GOAL OF THE EXERCISE>
Pictures in the records below are skipped; the rest is copied exactly.

RECORDS SHOWN>
◇ ◇ ◇ ◇ ◇
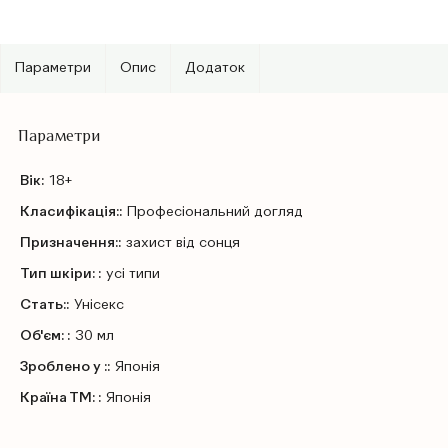
Параметри
Опис
Додаток
Параметри
Вік:
18+
Класифікація::
Профеcіональний догляд
Призначення::
захист від сонця
Тип шкіри: :
усі типи
Стать::
Унісекс
Об'єм: :
30 мл
Зроблено у ::
Японія
Країна ТМ: :
Японія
◇ ◇ ◇ ◇ ◇
ANSWER FOR THIS EXERCISE>
Параметри
Опис
Додаток
Параметри
Вік:
18+
Класифікація::
Профеcіональний догляд
Призначення::
захист від сонця
Тип шкіри: :
усі типи
Стать::
Унісекс
Об'єм: :
30 мл
Зроблено у ::
Японія
Країна ТМ: :
Японія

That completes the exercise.